When comparing cartridge performance, most people only go as far as looking at the surface area for comparison. The voids volume of a material is as an important characteristic, if not more as it is an exponential increasing function rather than the linear function when comparing surface areas of process filter cartridges.
Voids volume is the measure of the free space in a material and is measured as a ratio of empty volume in the filtration media matrix compared to the volume of the solid filtration media, but is typically expressed as a percentage. The voids volume of a media increases as the diameter of the fibres of the media matrix decrease.
In common process cartridge prefiltration medias, the voids volume of polypropylene is 85% or 6:1 and the voids volume of glass fibre 95% (19:1). This is due to the fibre size of glass fibre media being far smaller than those of polypropylene media.
The result of this in filter performance can be expressed as follows. If you have the same surface area of each material then one of the following filtration statements is true:
- You will get almost 3 times the flow rate through the glass fibre media for the same differential pressure compared to a polypropylene media of the same micron rating.

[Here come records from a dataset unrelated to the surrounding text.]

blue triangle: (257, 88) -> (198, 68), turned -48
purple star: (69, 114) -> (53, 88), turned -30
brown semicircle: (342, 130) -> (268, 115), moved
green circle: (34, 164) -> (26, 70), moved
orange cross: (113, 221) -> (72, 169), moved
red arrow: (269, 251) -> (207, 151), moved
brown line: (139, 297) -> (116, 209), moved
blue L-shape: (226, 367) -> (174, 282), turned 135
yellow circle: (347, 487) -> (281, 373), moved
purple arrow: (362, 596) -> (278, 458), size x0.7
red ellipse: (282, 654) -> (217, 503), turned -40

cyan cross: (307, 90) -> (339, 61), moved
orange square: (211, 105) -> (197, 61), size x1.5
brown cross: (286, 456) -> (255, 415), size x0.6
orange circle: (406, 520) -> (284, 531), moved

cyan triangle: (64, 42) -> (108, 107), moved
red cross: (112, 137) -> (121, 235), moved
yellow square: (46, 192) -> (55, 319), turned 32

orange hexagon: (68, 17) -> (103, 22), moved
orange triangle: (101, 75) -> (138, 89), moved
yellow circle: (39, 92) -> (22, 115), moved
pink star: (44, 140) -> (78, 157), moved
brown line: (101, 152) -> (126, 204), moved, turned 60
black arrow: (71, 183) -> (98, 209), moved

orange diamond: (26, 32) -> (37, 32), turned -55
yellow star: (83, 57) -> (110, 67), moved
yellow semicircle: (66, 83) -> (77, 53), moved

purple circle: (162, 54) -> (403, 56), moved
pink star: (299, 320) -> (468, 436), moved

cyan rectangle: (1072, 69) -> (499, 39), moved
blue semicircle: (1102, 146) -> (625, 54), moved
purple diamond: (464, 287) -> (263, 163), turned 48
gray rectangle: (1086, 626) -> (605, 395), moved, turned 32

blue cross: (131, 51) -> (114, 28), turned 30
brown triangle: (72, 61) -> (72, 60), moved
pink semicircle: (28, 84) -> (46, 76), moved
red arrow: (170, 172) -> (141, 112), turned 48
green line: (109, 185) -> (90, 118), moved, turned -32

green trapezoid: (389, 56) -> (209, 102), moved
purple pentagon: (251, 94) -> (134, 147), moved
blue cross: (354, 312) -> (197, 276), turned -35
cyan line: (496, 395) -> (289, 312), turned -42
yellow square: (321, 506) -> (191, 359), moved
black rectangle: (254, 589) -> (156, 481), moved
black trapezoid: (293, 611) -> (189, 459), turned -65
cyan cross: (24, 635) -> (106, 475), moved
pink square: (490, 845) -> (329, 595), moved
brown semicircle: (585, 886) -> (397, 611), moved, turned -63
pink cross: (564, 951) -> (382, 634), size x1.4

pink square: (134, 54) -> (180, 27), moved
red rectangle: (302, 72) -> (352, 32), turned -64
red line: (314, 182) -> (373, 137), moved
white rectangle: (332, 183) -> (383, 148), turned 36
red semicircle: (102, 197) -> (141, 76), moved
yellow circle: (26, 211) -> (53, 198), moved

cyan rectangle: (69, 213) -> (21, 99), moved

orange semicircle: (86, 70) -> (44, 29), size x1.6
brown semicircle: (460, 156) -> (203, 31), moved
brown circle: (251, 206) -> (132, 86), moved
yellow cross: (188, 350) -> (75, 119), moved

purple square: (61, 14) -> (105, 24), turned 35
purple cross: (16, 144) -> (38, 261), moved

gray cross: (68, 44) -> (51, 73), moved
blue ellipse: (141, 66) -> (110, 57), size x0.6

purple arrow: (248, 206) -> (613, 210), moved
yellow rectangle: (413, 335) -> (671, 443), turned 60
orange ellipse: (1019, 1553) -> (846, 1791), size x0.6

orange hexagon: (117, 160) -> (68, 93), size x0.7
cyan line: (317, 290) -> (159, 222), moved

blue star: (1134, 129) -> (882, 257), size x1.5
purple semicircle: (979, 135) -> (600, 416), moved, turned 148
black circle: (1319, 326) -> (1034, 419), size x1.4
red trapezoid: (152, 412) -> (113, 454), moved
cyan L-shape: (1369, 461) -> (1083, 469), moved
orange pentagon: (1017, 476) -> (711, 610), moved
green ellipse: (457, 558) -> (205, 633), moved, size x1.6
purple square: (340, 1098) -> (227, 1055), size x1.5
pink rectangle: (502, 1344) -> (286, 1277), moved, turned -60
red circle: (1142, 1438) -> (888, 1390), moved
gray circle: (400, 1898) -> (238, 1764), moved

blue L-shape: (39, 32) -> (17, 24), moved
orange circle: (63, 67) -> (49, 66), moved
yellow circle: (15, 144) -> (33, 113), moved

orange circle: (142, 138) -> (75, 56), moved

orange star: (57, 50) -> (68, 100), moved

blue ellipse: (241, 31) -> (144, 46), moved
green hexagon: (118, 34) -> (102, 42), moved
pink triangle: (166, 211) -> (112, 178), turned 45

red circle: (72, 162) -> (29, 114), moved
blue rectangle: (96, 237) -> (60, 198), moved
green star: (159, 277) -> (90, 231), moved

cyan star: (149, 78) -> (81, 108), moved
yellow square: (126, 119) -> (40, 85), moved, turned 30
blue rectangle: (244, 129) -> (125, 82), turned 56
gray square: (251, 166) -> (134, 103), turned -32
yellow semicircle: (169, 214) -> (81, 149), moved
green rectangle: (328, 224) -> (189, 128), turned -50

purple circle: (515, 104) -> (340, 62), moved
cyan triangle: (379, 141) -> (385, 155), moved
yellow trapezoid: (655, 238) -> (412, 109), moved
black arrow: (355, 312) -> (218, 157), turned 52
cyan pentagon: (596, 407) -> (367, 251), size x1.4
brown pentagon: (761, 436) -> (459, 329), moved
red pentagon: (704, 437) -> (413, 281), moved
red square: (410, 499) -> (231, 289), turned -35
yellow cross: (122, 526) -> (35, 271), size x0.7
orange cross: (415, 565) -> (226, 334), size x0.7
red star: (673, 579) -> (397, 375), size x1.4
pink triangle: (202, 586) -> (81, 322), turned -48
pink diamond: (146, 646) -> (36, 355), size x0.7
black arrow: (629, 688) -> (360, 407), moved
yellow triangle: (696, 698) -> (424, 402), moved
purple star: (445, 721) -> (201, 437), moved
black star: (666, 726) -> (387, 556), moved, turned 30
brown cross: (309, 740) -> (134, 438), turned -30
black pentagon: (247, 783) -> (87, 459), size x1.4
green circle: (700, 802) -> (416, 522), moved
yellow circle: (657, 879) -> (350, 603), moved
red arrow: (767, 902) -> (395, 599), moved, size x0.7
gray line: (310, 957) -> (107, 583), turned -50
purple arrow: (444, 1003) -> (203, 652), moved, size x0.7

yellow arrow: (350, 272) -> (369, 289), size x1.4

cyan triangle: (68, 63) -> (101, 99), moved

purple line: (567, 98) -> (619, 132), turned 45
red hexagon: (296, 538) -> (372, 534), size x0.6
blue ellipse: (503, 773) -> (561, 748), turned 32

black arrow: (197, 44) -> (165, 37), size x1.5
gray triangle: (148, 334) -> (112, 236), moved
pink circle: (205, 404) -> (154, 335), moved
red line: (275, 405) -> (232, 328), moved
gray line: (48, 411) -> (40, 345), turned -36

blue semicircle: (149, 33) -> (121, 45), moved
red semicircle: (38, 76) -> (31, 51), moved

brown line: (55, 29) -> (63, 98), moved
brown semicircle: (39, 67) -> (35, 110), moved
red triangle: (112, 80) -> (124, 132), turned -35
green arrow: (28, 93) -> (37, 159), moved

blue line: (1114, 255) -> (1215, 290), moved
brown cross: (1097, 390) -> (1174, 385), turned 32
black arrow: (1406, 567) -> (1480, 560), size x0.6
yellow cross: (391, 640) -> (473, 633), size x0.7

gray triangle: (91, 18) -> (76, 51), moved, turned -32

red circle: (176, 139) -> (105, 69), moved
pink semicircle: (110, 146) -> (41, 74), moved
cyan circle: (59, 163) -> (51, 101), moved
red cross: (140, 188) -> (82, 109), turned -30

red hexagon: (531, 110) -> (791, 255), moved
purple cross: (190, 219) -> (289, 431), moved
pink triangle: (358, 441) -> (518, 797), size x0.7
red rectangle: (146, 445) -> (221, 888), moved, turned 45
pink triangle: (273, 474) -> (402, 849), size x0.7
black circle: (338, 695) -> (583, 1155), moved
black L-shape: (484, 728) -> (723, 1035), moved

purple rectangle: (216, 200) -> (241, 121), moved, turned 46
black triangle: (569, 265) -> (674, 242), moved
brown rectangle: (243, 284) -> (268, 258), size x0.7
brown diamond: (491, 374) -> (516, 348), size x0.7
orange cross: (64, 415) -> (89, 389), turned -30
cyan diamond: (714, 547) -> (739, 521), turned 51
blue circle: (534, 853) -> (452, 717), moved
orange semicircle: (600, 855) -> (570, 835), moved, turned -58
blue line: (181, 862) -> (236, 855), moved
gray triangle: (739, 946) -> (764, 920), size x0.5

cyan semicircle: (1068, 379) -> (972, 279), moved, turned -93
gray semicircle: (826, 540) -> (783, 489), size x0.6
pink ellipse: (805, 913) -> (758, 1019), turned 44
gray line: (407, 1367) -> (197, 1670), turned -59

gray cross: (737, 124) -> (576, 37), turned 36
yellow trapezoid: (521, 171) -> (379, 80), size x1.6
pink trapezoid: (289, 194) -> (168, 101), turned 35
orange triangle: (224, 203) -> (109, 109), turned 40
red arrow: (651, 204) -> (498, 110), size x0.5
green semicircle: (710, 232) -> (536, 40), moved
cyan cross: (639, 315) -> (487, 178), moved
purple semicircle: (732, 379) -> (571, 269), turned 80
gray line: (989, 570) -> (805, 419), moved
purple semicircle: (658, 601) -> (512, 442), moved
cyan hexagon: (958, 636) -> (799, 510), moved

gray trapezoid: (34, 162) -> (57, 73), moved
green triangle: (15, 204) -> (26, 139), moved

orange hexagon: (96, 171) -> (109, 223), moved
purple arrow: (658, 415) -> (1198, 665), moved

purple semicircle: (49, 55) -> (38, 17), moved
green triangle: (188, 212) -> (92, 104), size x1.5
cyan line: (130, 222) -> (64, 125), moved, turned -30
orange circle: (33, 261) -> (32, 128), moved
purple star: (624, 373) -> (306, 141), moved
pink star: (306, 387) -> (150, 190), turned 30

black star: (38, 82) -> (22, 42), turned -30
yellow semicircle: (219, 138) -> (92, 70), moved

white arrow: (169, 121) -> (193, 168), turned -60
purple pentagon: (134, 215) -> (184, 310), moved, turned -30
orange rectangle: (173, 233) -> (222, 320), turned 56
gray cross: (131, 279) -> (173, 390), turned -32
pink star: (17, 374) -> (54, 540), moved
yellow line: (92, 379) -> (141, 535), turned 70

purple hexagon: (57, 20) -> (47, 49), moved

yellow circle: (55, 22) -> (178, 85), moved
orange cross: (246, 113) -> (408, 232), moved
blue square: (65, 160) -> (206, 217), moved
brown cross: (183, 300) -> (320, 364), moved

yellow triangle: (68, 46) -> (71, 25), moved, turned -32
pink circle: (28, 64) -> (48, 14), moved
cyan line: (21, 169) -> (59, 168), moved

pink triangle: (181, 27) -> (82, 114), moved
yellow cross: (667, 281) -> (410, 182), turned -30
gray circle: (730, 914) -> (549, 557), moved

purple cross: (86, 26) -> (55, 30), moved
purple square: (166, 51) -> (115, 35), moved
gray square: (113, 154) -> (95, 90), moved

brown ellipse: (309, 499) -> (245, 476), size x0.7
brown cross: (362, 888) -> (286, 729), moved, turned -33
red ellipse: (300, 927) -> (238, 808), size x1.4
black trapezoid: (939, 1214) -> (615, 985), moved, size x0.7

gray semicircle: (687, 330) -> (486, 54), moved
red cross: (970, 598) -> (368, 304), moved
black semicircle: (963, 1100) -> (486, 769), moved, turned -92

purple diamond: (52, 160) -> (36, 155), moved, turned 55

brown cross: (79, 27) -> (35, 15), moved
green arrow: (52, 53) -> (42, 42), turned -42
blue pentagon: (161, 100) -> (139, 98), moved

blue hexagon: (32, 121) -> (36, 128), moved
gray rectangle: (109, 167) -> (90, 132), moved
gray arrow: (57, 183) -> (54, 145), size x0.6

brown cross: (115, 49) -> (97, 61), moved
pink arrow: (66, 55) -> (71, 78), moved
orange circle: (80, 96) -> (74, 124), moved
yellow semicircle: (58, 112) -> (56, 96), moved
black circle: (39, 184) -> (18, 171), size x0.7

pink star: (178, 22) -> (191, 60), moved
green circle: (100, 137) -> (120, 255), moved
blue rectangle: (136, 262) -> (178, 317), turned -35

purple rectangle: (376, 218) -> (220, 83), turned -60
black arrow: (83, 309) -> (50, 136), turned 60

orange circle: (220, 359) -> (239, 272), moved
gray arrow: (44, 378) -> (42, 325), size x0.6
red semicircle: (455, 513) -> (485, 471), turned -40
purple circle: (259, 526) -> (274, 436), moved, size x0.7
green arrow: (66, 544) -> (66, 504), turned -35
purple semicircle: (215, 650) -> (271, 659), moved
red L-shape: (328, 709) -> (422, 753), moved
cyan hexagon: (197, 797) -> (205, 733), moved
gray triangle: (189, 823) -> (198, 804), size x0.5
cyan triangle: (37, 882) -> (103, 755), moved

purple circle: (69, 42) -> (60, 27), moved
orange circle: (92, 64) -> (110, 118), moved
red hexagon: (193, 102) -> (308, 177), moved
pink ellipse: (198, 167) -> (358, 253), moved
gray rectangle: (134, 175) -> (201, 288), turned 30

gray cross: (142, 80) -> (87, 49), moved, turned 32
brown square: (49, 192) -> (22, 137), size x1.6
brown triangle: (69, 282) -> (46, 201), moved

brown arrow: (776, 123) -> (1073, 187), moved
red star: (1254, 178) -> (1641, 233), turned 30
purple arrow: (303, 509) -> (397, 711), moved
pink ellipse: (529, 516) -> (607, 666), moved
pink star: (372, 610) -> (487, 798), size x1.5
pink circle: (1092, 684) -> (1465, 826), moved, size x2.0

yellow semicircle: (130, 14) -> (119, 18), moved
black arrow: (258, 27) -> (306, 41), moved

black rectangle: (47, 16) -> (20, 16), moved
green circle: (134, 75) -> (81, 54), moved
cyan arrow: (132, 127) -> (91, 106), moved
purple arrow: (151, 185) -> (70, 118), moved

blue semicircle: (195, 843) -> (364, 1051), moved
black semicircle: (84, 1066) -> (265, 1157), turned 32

- A glass fibre media would require only a third of the surface area of a polypropylene media to give the almost same flow rate at the same differential pressure.
- Finally you will get almost three times the life expectancy using a glass fibre compared to a polypropylene due to its far greater dirt holding capacity because of its higher voids volume.
A similar situation exists with membranes used in process filter cartridges. If you compared a PTFE membrane (voids volume 80% (4:1)) to other available liquid membranes, such as, Nylon, PES, PVDF (66% (2:1)) then a similar area of PTFE would outperform the others by a factor of 2. This will be the subject of a future more detailed post.
We hope that we have shown the importance of voids volume, as well as that of surface area, when comparing process cartridges. Understanding these differences can ensure that you optimise the performance of your filtration system, while minimising your operating costs.